The penal law of the sharia, the hallmark of Islamic law in western perception, was not always entrusted to sharia courts on account of their rigorous requirements of evidence and proof, and often relegated instead to police and military courts and procedures. In practice, sharia courts applied primarily to the private and commercial affairs of the subjects, not to the rulers and government affairs. Family relations and disputes - of marriage, divorce, custody, inheritance and financial obligations - constituted the primary realm of sharia courts and applications.

A modernist adaptation

Legal reforms in the Ottoman empire and the successor states and in Egypt and Iran, from the nineteenth century, have seen the etatisation of law in systematic positive codes. These have included the wholesale incorporation of European codes: Swiss, Belgian and Italian. Elements of the sharia were retained primarily for family law, but they became state law, subject to state legislation and amendment. The legal ideology of the historic Muslim states was that the law originated from the dual sources of God and the king (not unlike some Christian formulations).

Most modern states in the Muslim world derive the law, theoretically, from legislative processes and institutions, including parliaments, which ultimately have authority over holy law. And this is where the divergence from the informal sharia practices in Muslim communities in the diaspora, referred to by the archbishop, diverge from modern reforms. Whereas modern legislation has for the most part tried to get away from the rigours of the sharia regarding the status of women and children, informal communal practices have no such inhibitions.

Some modernist analysts and commentators emphasise the variability and malleability of the sharia. However, when it comes to family law, the sharia corpus has been fairly stable and predictable over the centuries, with minor variations between the four Sunni schools and Shi'a fiqh.
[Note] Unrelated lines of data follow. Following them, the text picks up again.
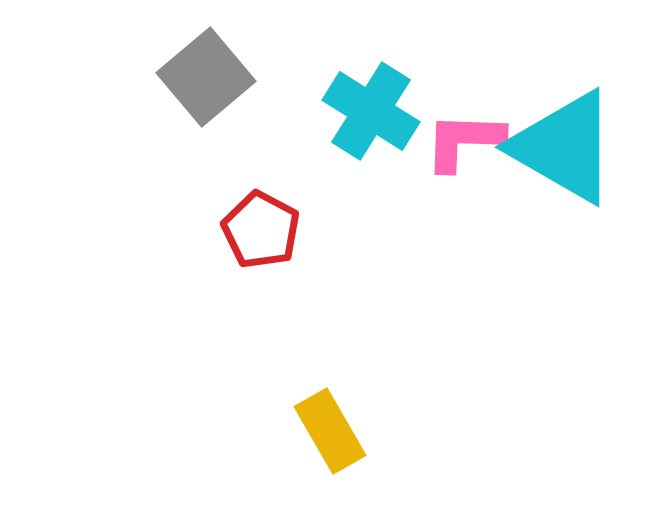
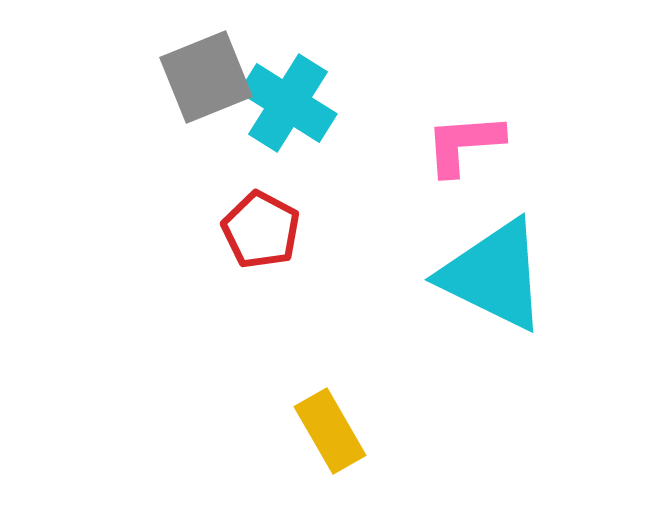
gray square: rotated 18 degrees clockwise
cyan cross: moved 83 px left, 8 px up
pink L-shape: moved 3 px down; rotated 6 degrees counterclockwise
cyan triangle: moved 70 px left, 128 px down; rotated 4 degrees counterclockwise
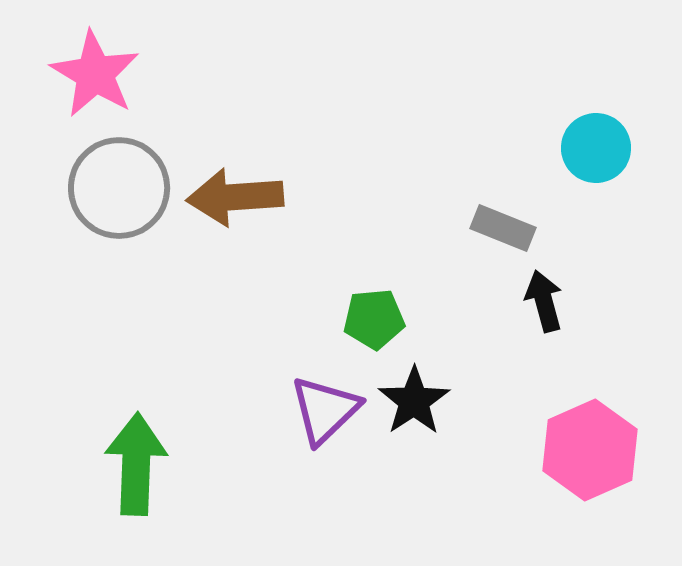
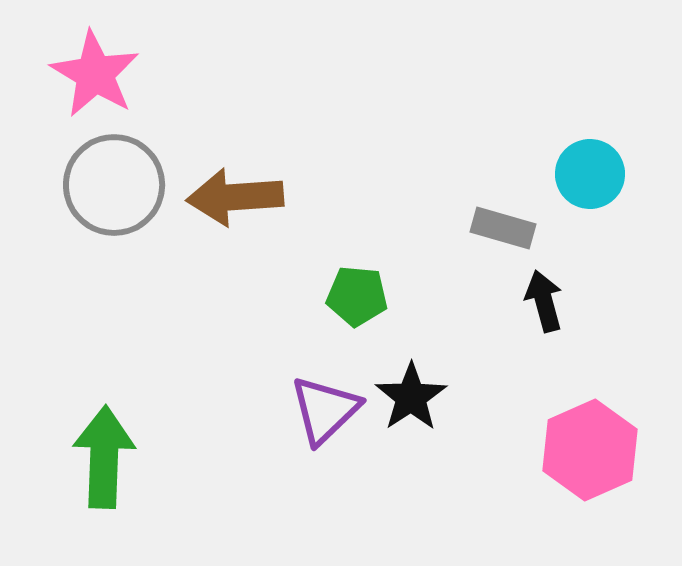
cyan circle: moved 6 px left, 26 px down
gray circle: moved 5 px left, 3 px up
gray rectangle: rotated 6 degrees counterclockwise
green pentagon: moved 17 px left, 23 px up; rotated 10 degrees clockwise
black star: moved 3 px left, 4 px up
green arrow: moved 32 px left, 7 px up
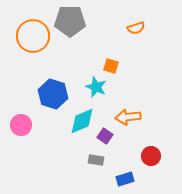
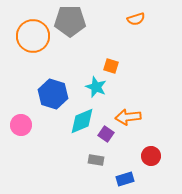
orange semicircle: moved 9 px up
purple square: moved 1 px right, 2 px up
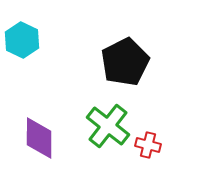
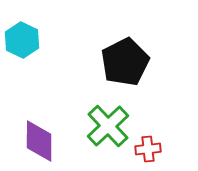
green cross: rotated 9 degrees clockwise
purple diamond: moved 3 px down
red cross: moved 4 px down; rotated 20 degrees counterclockwise
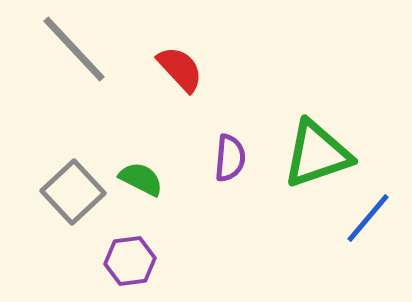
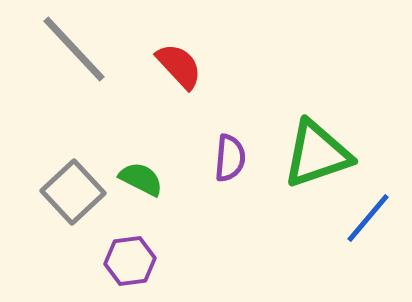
red semicircle: moved 1 px left, 3 px up
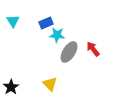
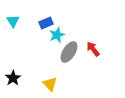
cyan star: rotated 28 degrees counterclockwise
black star: moved 2 px right, 9 px up
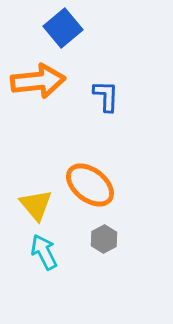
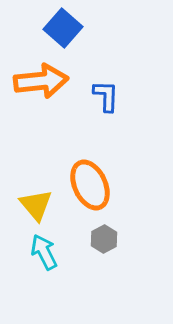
blue square: rotated 9 degrees counterclockwise
orange arrow: moved 3 px right
orange ellipse: rotated 27 degrees clockwise
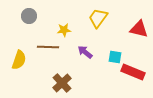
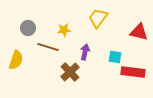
gray circle: moved 1 px left, 12 px down
red triangle: moved 3 px down
brown line: rotated 15 degrees clockwise
purple arrow: rotated 63 degrees clockwise
yellow semicircle: moved 3 px left
red rectangle: rotated 15 degrees counterclockwise
brown cross: moved 8 px right, 11 px up
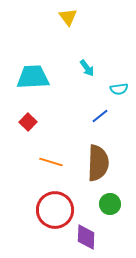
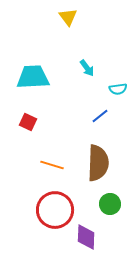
cyan semicircle: moved 1 px left
red square: rotated 18 degrees counterclockwise
orange line: moved 1 px right, 3 px down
Its main features are well known:

* polygamy, the right of the man to take four wives (and for the Shi'a the possibility of temporary "pleasure" marriages)

* the right of the husband to unilateral divorce/renunciation, while the wife has very limited rights in initiating divorce

* custody laws that favour the husband and his kin

* the duty of the husband to provide for the household

* mutual sexual obligations; rules over financial settlements at marriage, divorce and custody.

From these elements, other obligations on the wife were derived and were widely observed. These include, most significantly, the husband's right to allow or prohibit the wife's activity (if any) outside the home, including work and travel. The segregation of the sexes in public and the requirements of hijab on women are also features in many instances.

In addition, there is the penal provision for adultery, applicable to men and women, of beating for unmarried offenders, and stoning to death for the married.

This corpus is observed in its entirety in Saudi Arabia and under the Taliban regime (still, reportedly, prevalent in many parts of Afghanistan). The Islamic Republic of Iran attempted to institute this corpus in the country's laws after the 1979 revolution, though it faced strong opposition and pressures for reform, often from within Islamic circles; in consequence it has, over the three decades of the republic, been led to moderate many of these impositions.

Now the faction of the regime led by the president, Mahmoud Ahamdinejad, is pressing to return to the original impulse and undermine the reforms in turn.